:: Record set ::

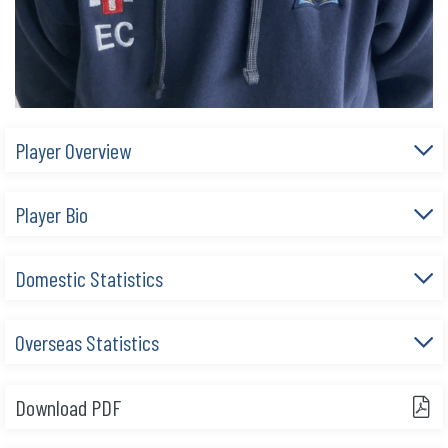
Player Overview
Player Bio
Domestic Statistics
Overseas Statistics
Download PDF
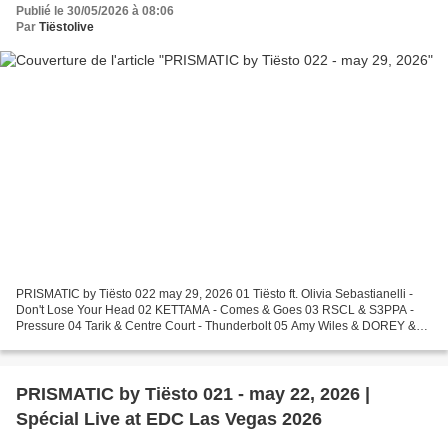
Publié le 30/05/2026 à 08:06
Par
Tiëstolive
PRISMATIC by Tiësto 022 may 29, 2026 01 Tiësto ft. Olivia Sebastianelli -
Don't Lose Your Head 02 KETTAMA - Comes & Goes 03 RSCL & S3PPA -
Pressure 04 Tarik & Centre Court - Thunderbolt 05 Amy Wiles & DOREY &
KLP - Imagination 06 Lumine - Before Us 07...
PRISMATIC by Tiësto 021 - may 22, 2026 |
Spécial Live at EDC Las Vegas 2026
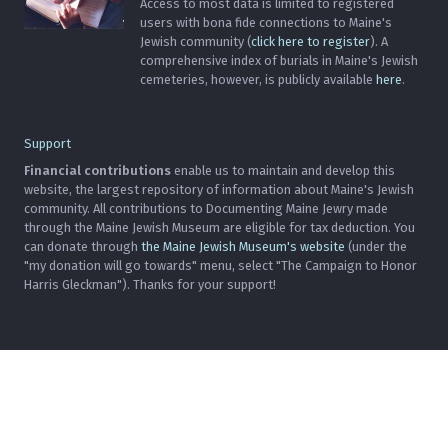
Access to most data is limited to registered
users with bona fide connections to Maine's
Jewish community (
click here to register
). A
comprehensive index of burials in Maine's Jewish
cemeteries, however, is publicly available
here
.
Support
Financial contributions
enable us to maintain and develop this
website, the largest repository of information about Maine's Jewish
community. All contributions to Documenting Maine Jewry made
through the Maine Jewish Museum are eligible for tax deduction. You
can donate through
the Maine Jewish Museum's website
(under the
"my donation will go towards" menu, select "The Campaign to Honor
Harris Gleckman"). Thanks for your support!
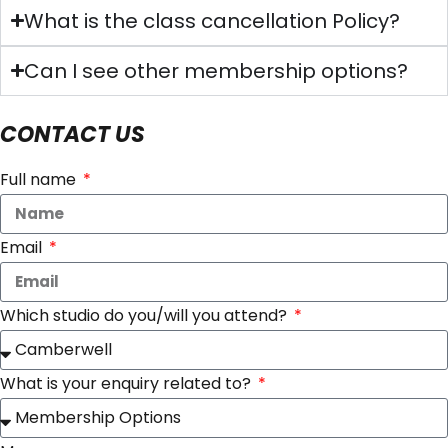
What is the class cancellation Policy?
Can I see other membership options?
CONTACT US
Full name
Email
Which studio do you/will you attend?
What is your enquiry related to?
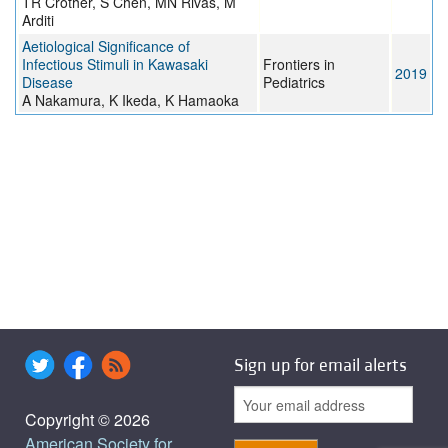
TR Crother, S Chen, MN Rivas, M
Arditi
Aetiological Significance of
Infectious Stimuli in Kawasaki
Frontiers in
2019
Disease
Pediatrics
A Nakamura, K Ikeda, K Hamaoka
Sign up for email alerts
Copyright © 2026
American Society for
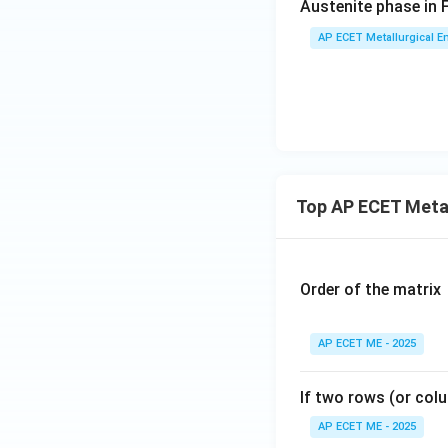
Austenite phase in 
AP ECET Metallurgical En
Top AP ECET Metal
Order of the matrix
AP ECET ME - 2025
If two rows (or colu
AP ECET ME - 2025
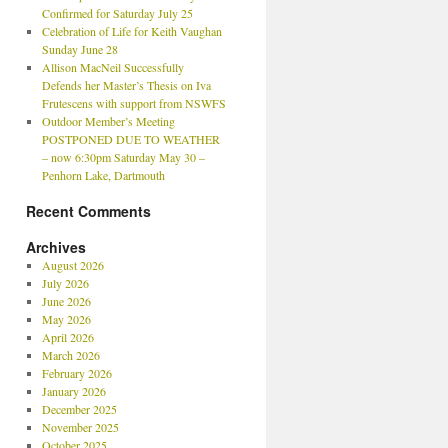
Confirmed for Saturday July 25
Celebration of Life for Keith Vaughan
Sunday June 28
Allison MacNeil Successfully
Defends her Master’s Thesis on Iva
Frutescens with support from NSWFS
Outdoor Member’s Meeting
POSTPONED DUE TO WEATHER
– now 6:30pm Saturday May 30 –
Penhorn Lake, Dartmouth
Recent Comments
Archives
August 2026
July 2026
June 2026
May 2026
April 2026
March 2026
February 2026
January 2026
December 2025
November 2025
October 2025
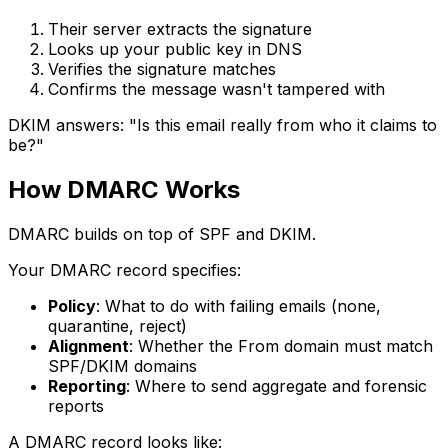
Their server extracts the signature
Looks up your public key in DNS
Verifies the signature matches
Confirms the message wasn't tampered with
DKIM answers: "Is this email really from who it claims to
be?"
How DMARC Works
DMARC builds on top of SPF and DKIM.
Your DMARC record specifies:
Policy
: What to do with failing emails (none,
quarantine, reject)
Alignment
: Whether the From domain must match
SPF/DKIM domains
Reporting
: Where to send aggregate and forensic
reports
A DMARC record looks like:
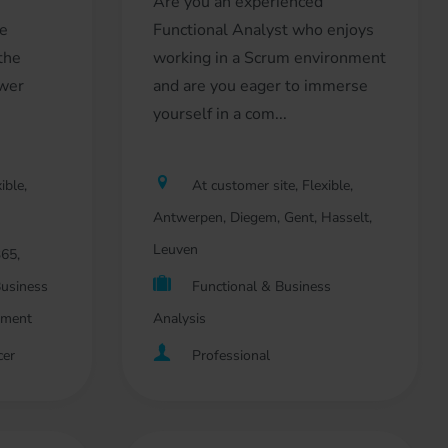
Are you an experienced
he
Functional Analyst who enjoys
 the
working in a Scrum environment
ower
and are you eager to immerse
.
yourself in a com...
ible,
At customer site, Flexible,
Antwerpen, Diegem, Gent, Hasselt,
Leuven
65,
Business
Functional & Business
pment
Analysis
cer
Professional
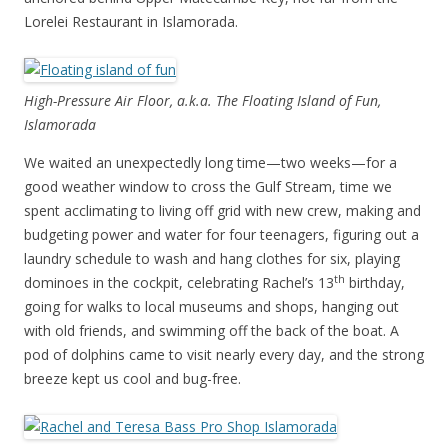
Lorelei Restaurant in Islamorada.
High-Pressure Air Floor, a.k.a. The Floating Island of Fun,
Islamorada
We waited an unexpectedly long time—two weeks—for a
good weather window to cross the Gulf Stream, time we
spent acclimating to living off grid with new crew, making and
budgeting power and water for four teenagers, figuring out a
laundry schedule to wash and hang clothes for six, playing
th
dominoes in the cockpit, celebrating Rachel’s 13
birthday,
going for walks to local museums and shops, hanging out
with old friends, and swimming off the back of the boat. A
pod of dolphins came to visit nearly every day, and the strong
breeze kept us cool and bug-free.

:::

Directions for this task:
Nothing outside the stretch above, from the line with "Saturday May 30 –" through the line with "How DMARC Works", is set down. Transcribe that stretch exactly, ends included, but not its pictures.

Answer for the task:
– now 6:30pm Saturday May 30 –
Penhorn Lake, Dartmouth
Recent Comments
Archives
August 2026
July 2026
June 2026
May 2026
April 2026
March 2026
February 2026
January 2026
December 2025
November 2025
October 2025
Their server extracts the signature
Looks up your public key in DNS
Verifies the signature matches
Confirms the message wasn't tampered with
DKIM answers: "Is this email really from who it claims to
be?"
How DMARC Works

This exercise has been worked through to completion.